The likelihood that has to be faced is once again going out of Europe ahead of schedule – for all his tremendous Barcelona record, Guardiola has yet to reach a Champions League final with either of his two clubs outside Spain – and the way City are set up, indeed the way their manager thinks, mean even the Premier League title will be scant consolation should the European elite go unchallenged again.

City won the Premier League under Manuel Pellegrini, after all. Bayern Munich won three Bundesliga titles under Guardiola, but it was no more than was expected. For the very biggest clubs, which is how City want to see themselves even if this latest disappointment suggests they are still a work in progress, only the big-eared trophy will do.

Although it is not impossible to come back from a three-goal deficit, attempting to do so three days after playing a derby on which the domestic title might hinge ups the ante somewhat, and having to face Klopp’s Liverpool completes the tallest of orders.

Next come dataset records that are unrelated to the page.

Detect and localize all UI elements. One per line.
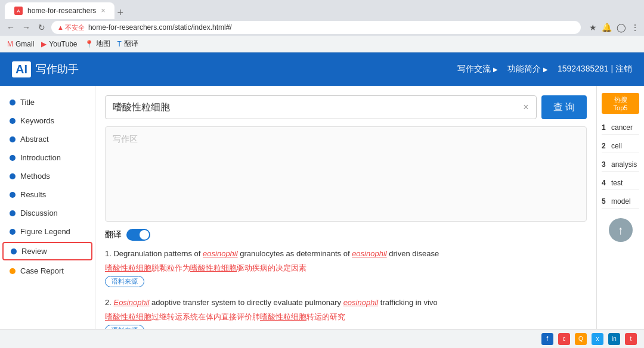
search-input-box[interactable]: 嗜酸性粒细胞 × bbox=[105, 95, 537, 119]
result-2-zh-highlight-2: 嗜酸性粒细胞 bbox=[260, 312, 306, 321]
address-bar-row: ← → ↻ ▲ 不安全 home-for-researchers.com/sta… bbox=[0, 19, 644, 36]
sidebar-item-results[interactable]: Results bbox=[0, 185, 95, 204]
top5-item-3: 3 analysis bbox=[602, 158, 639, 172]
query-button[interactable]: 查 询 bbox=[541, 95, 587, 119]
clear-button[interactable]: × bbox=[523, 102, 528, 113]
search-row: 嗜酸性粒细胞 × 查 询 bbox=[105, 95, 587, 119]
bookmark-maps-label: 地图 bbox=[96, 39, 110, 49]
sidebar-item-methods[interactable]: Methods bbox=[0, 167, 95, 185]
app-header: AI 写作助手 写作交流 ▶ 功能简介 ▶ 15924385281 | 注销 bbox=[0, 52, 644, 86]
dot-abstract bbox=[10, 136, 16, 142]
result-2-highlight-2: eosinophil bbox=[343, 298, 379, 307]
bookmark-youtube[interactable]: ▶ YouTube bbox=[41, 40, 77, 48]
result-2-highlight-1: Eosinophil bbox=[113, 298, 149, 307]
sidebar-item-review[interactable]: Review bbox=[2, 242, 92, 260]
address-text: home-for-researchers.com/static/index.ht… bbox=[88, 23, 232, 32]
dot-title bbox=[10, 100, 16, 105]
bottom-icon-q[interactable]: Q bbox=[575, 333, 587, 345]
browser-tab[interactable]: A home-for-researchers × bbox=[5, 2, 114, 19]
result-2-zh-highlight-1: 嗜酸性粒细胞 bbox=[105, 312, 151, 321]
search-query-text: 嗜酸性粒细胞 bbox=[113, 101, 170, 114]
hot-top5-title: 热搜 Top5 bbox=[602, 93, 639, 114]
toggle-knob bbox=[140, 230, 149, 240]
result-1-en: 1. Degranulation patterns of eosinophil … bbox=[105, 248, 587, 260]
maps-icon: 📍 bbox=[85, 40, 94, 48]
sidebar-item-case-report[interactable]: Case Report bbox=[0, 262, 95, 280]
bookmark-translate[interactable]: T 翻译 bbox=[117, 39, 138, 49]
bookmark-gmail-label: Gmail bbox=[16, 40, 34, 48]
sidebar-item-discussion[interactable]: Discussion bbox=[0, 204, 95, 222]
result-2-num: 2. bbox=[105, 298, 112, 307]
tab-favicon: A bbox=[14, 7, 23, 15]
bottom-icon-c[interactable]: c bbox=[558, 333, 570, 345]
dot-figure-legend bbox=[10, 229, 16, 235]
sidebar-item-keywords[interactable]: Keywords bbox=[0, 111, 95, 130]
translate-label: 翻译 bbox=[105, 229, 122, 240]
result-item-1: 1. Degranulation patterns of eosinophil … bbox=[105, 248, 587, 287]
bottom-icon-in[interactable]: in bbox=[608, 333, 620, 345]
result-1-highlight-2: eosinophil bbox=[352, 249, 387, 258]
forward-button[interactable]: → bbox=[20, 21, 32, 33]
bookmark-youtube-label: YouTube bbox=[49, 40, 77, 48]
sidebar-item-title[interactable]: Title bbox=[0, 93, 95, 111]
main-layout: Title Keywords Abstract Introduction Met… bbox=[0, 86, 644, 348]
result-1-zh-highlight-1: 嗜酸性粒细胞 bbox=[105, 263, 151, 272]
nav-user[interactable]: 15924385281 | 注销 bbox=[558, 64, 632, 74]
writing-area[interactable]: 写作区 bbox=[105, 126, 587, 222]
menu-icon[interactable]: ⋮ bbox=[631, 23, 639, 32]
nav-features[interactable]: 功能简介 ▶ bbox=[507, 64, 548, 74]
browser-chrome: A home-for-researchers × + ← → ↻ ▲ 不安全 h… bbox=[0, 0, 644, 36]
result-1-zh-highlight-2: 嗜酸性粒细胞 bbox=[190, 263, 237, 272]
tab-close-icon[interactable]: × bbox=[101, 7, 105, 15]
result-2-zh: 嗜酸性粒细胞过继转运系统在体内直接评价肺嗜酸性粒细胞转运的研究 bbox=[105, 311, 587, 323]
logo-ai: AI bbox=[12, 61, 31, 77]
bookmarks-bar: M Gmail ▶ YouTube 📍 地图 T 翻译 bbox=[0, 36, 644, 52]
result-2-en: 2. Eosinophil adoptive transfer system t… bbox=[105, 297, 587, 309]
scroll-top-icon: ↑ bbox=[618, 223, 624, 237]
dot-discussion bbox=[10, 210, 16, 216]
logo-area: AI 写作助手 bbox=[12, 61, 79, 77]
nav-arrow-2: ▶ bbox=[543, 66, 548, 73]
tab-title: home-for-researchers bbox=[27, 7, 96, 15]
bottom-icon-fb[interactable]: f bbox=[541, 333, 553, 345]
writing-placeholder: 写作区 bbox=[113, 134, 138, 144]
sidebar-item-introduction[interactable]: Introduction bbox=[0, 148, 95, 167]
nav-writing[interactable]: 写作交流 ▶ bbox=[457, 64, 498, 74]
bookmark-translate-label: 翻译 bbox=[124, 39, 138, 49]
dot-methods bbox=[10, 173, 16, 179]
top5-item-2: 2 cell bbox=[602, 139, 639, 153]
logo-text: 写作助手 bbox=[36, 62, 79, 76]
bell-icon[interactable]: 🔔 bbox=[602, 23, 612, 32]
new-tab-button[interactable]: + bbox=[117, 7, 123, 19]
profile-icon[interactable]: ◯ bbox=[617, 23, 626, 32]
top5-item-1: 1 cancer bbox=[602, 121, 639, 135]
content-area: 嗜酸性粒细胞 × 查 询 写作区 翻译 1. Degranulation pat… bbox=[95, 86, 596, 348]
sidebar: Title Keywords Abstract Introduction Met… bbox=[0, 86, 95, 348]
insecure-badge: ▲ 不安全 bbox=[57, 23, 85, 32]
dot-case-report bbox=[10, 268, 16, 274]
address-bar[interactable]: ▲ 不安全 home-for-researchers.com/static/in… bbox=[51, 21, 581, 34]
nav-arrow-1: ▶ bbox=[493, 66, 498, 73]
bottom-bar: f c Q x in t bbox=[0, 329, 644, 348]
translate-toggle[interactable] bbox=[126, 229, 150, 241]
result-1-num: 1. bbox=[105, 249, 112, 258]
bookmark-maps[interactable]: 📍 地图 bbox=[85, 39, 110, 49]
sidebar-item-abstract[interactable]: Abstract bbox=[0, 130, 95, 148]
star-icon[interactable]: ★ bbox=[589, 23, 597, 32]
translate-icon: T bbox=[117, 40, 122, 48]
right-panel: 热搜 Top5 1 cancer 2 cell 3 analysis 4 tes… bbox=[596, 86, 644, 348]
source-tag-1[interactable]: 语料来源 bbox=[105, 276, 144, 287]
back-button[interactable]: ← bbox=[5, 21, 17, 33]
dot-introduction bbox=[10, 155, 16, 161]
bookmark-gmail[interactable]: M Gmail bbox=[7, 40, 34, 48]
scroll-top-button[interactable]: ↑ bbox=[609, 218, 633, 242]
browser-actions: ★ 🔔 ◯ ⋮ bbox=[589, 23, 639, 32]
reload-button[interactable]: ↻ bbox=[36, 21, 48, 33]
dot-results bbox=[10, 192, 16, 198]
youtube-icon: ▶ bbox=[41, 40, 47, 48]
result-1-zh: 嗜酸性粒细胞脱颗粒作为嗜酸性粒细胞驱动疾病的决定因素 bbox=[105, 262, 587, 274]
sidebar-item-figure-legend[interactable]: Figure Legend bbox=[0, 222, 95, 241]
bottom-icon-t[interactable]: t bbox=[625, 333, 637, 345]
top5-item-4: 4 test bbox=[602, 176, 639, 190]
bottom-icon-x[interactable]: x bbox=[592, 333, 603, 345]
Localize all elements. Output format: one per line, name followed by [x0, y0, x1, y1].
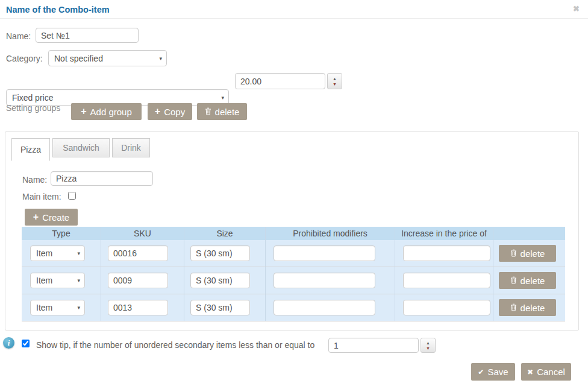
main-item-checkbox[interactable] — [68, 192, 76, 200]
setting-groups-label: Setting groups — [6, 103, 60, 113]
plus-icon: + — [33, 212, 39, 222]
chevron-down-icon: ▾ — [159, 55, 162, 62]
combo-name-input[interactable] — [36, 28, 139, 43]
plus-icon: + — [155, 107, 160, 116]
row-prohibited-modifiers-input[interactable] — [274, 245, 375, 261]
row-sku-input[interactable] — [108, 273, 168, 288]
delete-group-button[interactable]: delete — [197, 103, 247, 120]
chevron-down-icon: ▾ — [221, 95, 224, 101]
spinner-down-icon[interactable]: ▼ — [426, 346, 430, 350]
check-icon: ✔ — [478, 369, 484, 376]
group-name-label: Name: — [22, 175, 47, 185]
add-group-label: Add group — [90, 107, 132, 117]
header-sku: SKU — [101, 227, 184, 240]
add-group-button[interactable]: + Add group — [71, 103, 142, 120]
copy-group-label: Copy — [164, 107, 185, 117]
header-price-increase: Increase in the price of — [395, 227, 493, 240]
chevron-down-icon: ▾ — [77, 277, 80, 283]
create-button[interactable]: + Create — [25, 209, 78, 226]
save-button[interactable]: ✔ Save — [471, 363, 515, 381]
spinner-up-icon[interactable]: ▲ — [426, 341, 430, 346]
cancel-button[interactable]: ✖ Cancel — [521, 363, 571, 381]
tab-sandwich[interactable]: Sandwich — [52, 138, 110, 157]
name-label: Name: — [6, 31, 31, 41]
spinner-up-icon[interactable]: ▲ — [333, 77, 337, 82]
row-size-input[interactable] — [190, 245, 250, 261]
trash-icon — [510, 248, 517, 259]
info-icon: i — [3, 337, 14, 349]
row-type-select[interactable]: Item▾ — [30, 300, 85, 315]
row-delete-label: delete — [521, 276, 545, 286]
tip-threshold-input[interactable] — [328, 338, 419, 353]
title-divider — [0, 18, 588, 19]
header-type: Type — [22, 227, 101, 240]
tab-drink[interactable]: Drink — [112, 138, 150, 157]
cross-icon: ✖ — [527, 369, 533, 376]
row-prohibited-modifiers-input[interactable] — [274, 273, 375, 288]
trash-icon — [510, 276, 517, 286]
header-size: Size — [184, 227, 266, 240]
row-sku-input[interactable] — [108, 300, 168, 315]
group-name-input[interactable] — [51, 171, 153, 186]
row-price-increase-input[interactable] — [403, 245, 490, 261]
row-delete-button[interactable]: delete — [499, 245, 556, 262]
group-panel: Pizza Sandwich Drink Name: Main item: + … — [5, 131, 579, 331]
delete-group-label: delete — [215, 107, 240, 117]
items-table: Type SKU Size Prohibited modifiers Incre… — [22, 227, 565, 321]
show-tip-label: Show tip, if the number of unordered sec… — [36, 340, 314, 350]
table-row: Item▾ delete — [22, 294, 565, 321]
tip-threshold-stepper[interactable]: ▲ ▼ — [421, 338, 436, 353]
tab-pizza[interactable]: Pizza — [11, 138, 50, 161]
chevron-down-icon: ▾ — [77, 250, 80, 256]
row-sku-input[interactable] — [108, 245, 168, 261]
create-label: Create — [42, 212, 69, 223]
header-prohibited-modifiers: Prohibited modifiers — [266, 227, 395, 240]
price-input[interactable] — [235, 73, 325, 89]
trash-icon — [510, 303, 517, 313]
row-type-value: Item — [36, 276, 52, 285]
table-row: Item▾ delete — [22, 240, 565, 267]
table-row: Item▾ delete — [22, 267, 565, 294]
category-select-value: Not specified — [54, 54, 103, 63]
spinner-down-icon[interactable]: ▼ — [333, 82, 337, 86]
row-size-input[interactable] — [190, 300, 250, 315]
chevron-down-icon: ▾ — [77, 305, 80, 311]
cancel-label: Cancel — [537, 367, 565, 377]
price-stepper[interactable]: ▲ ▼ — [327, 73, 342, 89]
header-actions — [493, 227, 565, 240]
row-delete-button[interactable]: delete — [499, 272, 556, 289]
row-type-value: Item — [36, 303, 52, 312]
plus-icon: + — [81, 107, 86, 116]
close-icon[interactable]: ✖ — [573, 4, 580, 13]
row-type-select[interactable]: Item▾ — [30, 273, 85, 288]
page-title: Name of the Combo-item — [6, 5, 110, 14]
row-prohibited-modifiers-input[interactable] — [274, 300, 375, 315]
row-delete-button[interactable]: delete — [499, 299, 556, 316]
row-price-increase-input[interactable] — [403, 300, 490, 315]
row-price-increase-input[interactable] — [403, 273, 490, 288]
show-tip-checkbox[interactable] — [22, 340, 30, 347]
copy-group-button[interactable]: + Copy — [148, 103, 192, 120]
trash-icon — [205, 107, 211, 117]
row-size-input[interactable] — [190, 273, 250, 288]
category-label: Category: — [6, 54, 43, 63]
combo-item-dialog: Name of the Combo-item ✖ Name: Category:… — [0, 0, 588, 386]
table-header-row: Type SKU Size Prohibited modifiers Incre… — [22, 227, 565, 240]
row-delete-label: delete — [521, 303, 545, 313]
main-item-label: Main item: — [22, 192, 61, 201]
price-type-select-value: Fixed price — [12, 93, 53, 103]
save-label: Save — [487, 367, 508, 377]
row-type-select[interactable]: Item▾ — [30, 245, 85, 261]
row-delete-label: delete — [521, 248, 545, 259]
row-type-value: Item — [36, 248, 52, 258]
category-select[interactable]: Not specified ▾ — [48, 50, 167, 66]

It has been a while since Liverpool have been able to regard themselves as one of the very biggest clubs, either in terms of financial resources or consistent achievement, though evidently their ability to pack a punch in Europe remains unchanged. They have exactly the right manager in place, enviable support and a bold spirit of adventure capable of taking them a long way.

City may be closing in on a third title in seven years while Anfield is approaching 30 years in the wasteland, yet the stern lesson for the second leg is that when Liverpool come alive in Europe they can make even Guardiola and his players look like wannabes.